**What you should do**
Although the data holds pictures, return only the lines from the one containing "Gold Club Designation" to the end, exactly, and without them.

--- Listed entries Enclosed Below ---

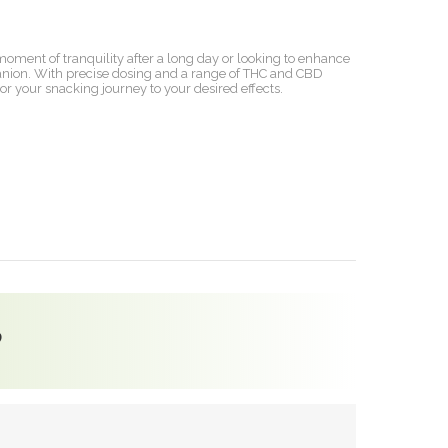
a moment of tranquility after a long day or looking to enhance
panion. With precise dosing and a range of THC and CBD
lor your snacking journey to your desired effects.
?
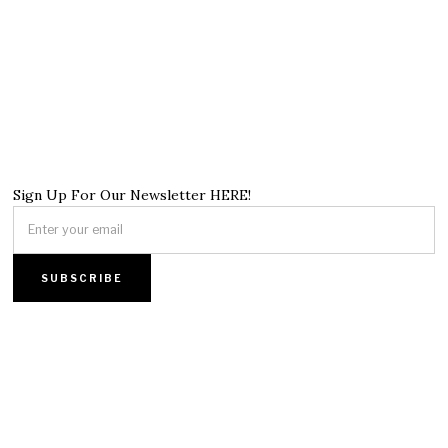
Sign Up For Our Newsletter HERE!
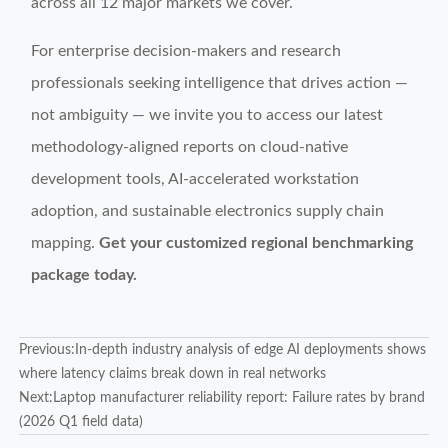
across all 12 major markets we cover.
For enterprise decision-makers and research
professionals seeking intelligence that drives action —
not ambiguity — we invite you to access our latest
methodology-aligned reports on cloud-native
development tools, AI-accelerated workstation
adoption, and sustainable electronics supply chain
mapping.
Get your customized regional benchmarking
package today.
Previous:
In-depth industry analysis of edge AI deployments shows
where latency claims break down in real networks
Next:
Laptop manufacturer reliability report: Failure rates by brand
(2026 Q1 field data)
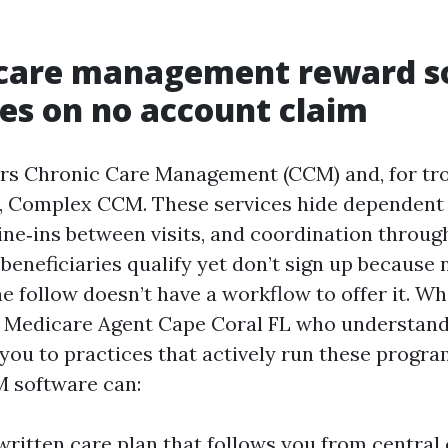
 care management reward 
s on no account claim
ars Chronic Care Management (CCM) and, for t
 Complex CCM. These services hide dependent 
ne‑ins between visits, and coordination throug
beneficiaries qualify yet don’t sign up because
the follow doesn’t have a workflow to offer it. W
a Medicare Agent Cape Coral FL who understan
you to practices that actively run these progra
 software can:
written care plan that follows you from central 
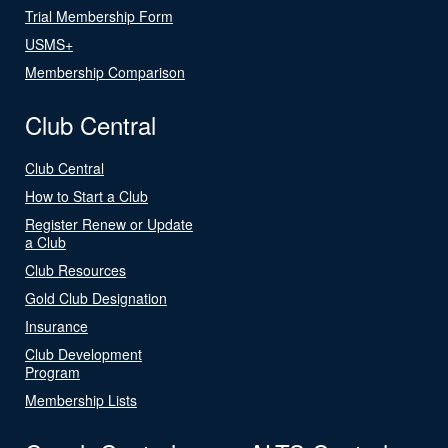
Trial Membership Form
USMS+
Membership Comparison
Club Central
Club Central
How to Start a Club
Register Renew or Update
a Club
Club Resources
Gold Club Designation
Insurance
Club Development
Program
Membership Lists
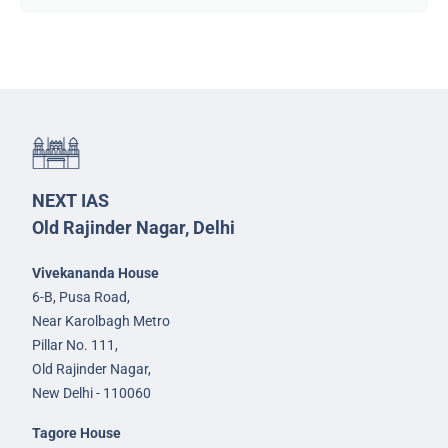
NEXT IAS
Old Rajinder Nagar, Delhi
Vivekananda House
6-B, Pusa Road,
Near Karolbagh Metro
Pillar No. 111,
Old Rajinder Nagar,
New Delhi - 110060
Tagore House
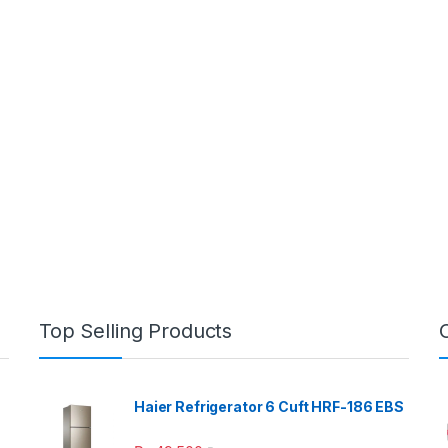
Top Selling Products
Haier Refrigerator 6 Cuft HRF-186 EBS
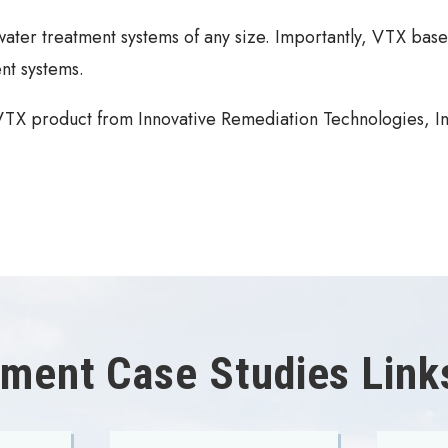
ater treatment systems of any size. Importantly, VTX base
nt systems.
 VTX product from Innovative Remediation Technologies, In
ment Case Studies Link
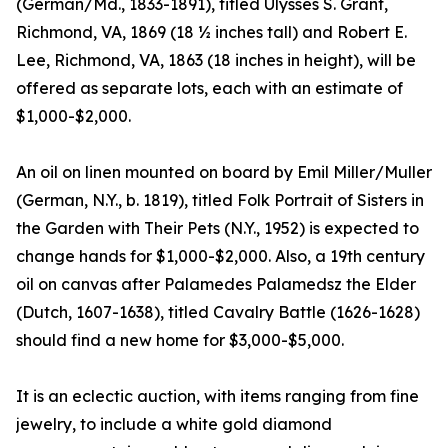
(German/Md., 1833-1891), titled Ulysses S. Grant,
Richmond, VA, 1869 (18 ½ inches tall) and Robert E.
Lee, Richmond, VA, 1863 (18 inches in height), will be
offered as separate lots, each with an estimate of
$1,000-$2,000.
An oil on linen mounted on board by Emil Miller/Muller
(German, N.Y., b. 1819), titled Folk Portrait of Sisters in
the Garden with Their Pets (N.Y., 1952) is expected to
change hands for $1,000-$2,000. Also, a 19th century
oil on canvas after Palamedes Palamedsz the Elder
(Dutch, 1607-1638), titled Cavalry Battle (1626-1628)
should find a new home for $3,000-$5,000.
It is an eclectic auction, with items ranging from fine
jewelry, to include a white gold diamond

--- End of Enclosed Listed entries ---

**Response**
Gold Club Designation
Insurance
Club Development
Program
Membership Lists
NEXT IAS
Old Rajinder Nagar, Delhi
Vivekananda House
6-B, Pusa Road,
Near Karolbagh Metro
Pillar No. 111,
Old Rajinder Nagar,
New Delhi - 110060
Tagore House
Top Selling Products
Haier Refrigerator 6 Cuft HRF-186 EBS
ater treatment systems of any size. Importantly, VTX base
nt systems.
 VTX product from Innovative Remediation Technologies, In
ment Case Studies Link
(German/Md., 1833-1891), titled Ulysses S. Grant,
Richmond, VA, 1869 (18 ½ inches tall) and Robert E.
Lee, Richmond, VA, 1863 (18 inches in height), will be
offered as separate lots, each with an estimate of
$1,000-$2,000.
An oil on linen mounted on board by Emil Miller/Muller
(German, N.Y., b. 1819), titled Folk Portrait of Sisters in
the Garden with Their Pets (N.Y., 1952) is expected to
change hands for $1,000-$2,000. Also, a 19th century
oil on canvas after Palamedes Palamedsz the Elder
(Dutch, 1607-1638), titled Cavalry Battle (1626-1628)
should find a new home for $3,000-$5,000.
It is an eclectic auction, with items ranging from fine
jewelry, to include a white gold diamond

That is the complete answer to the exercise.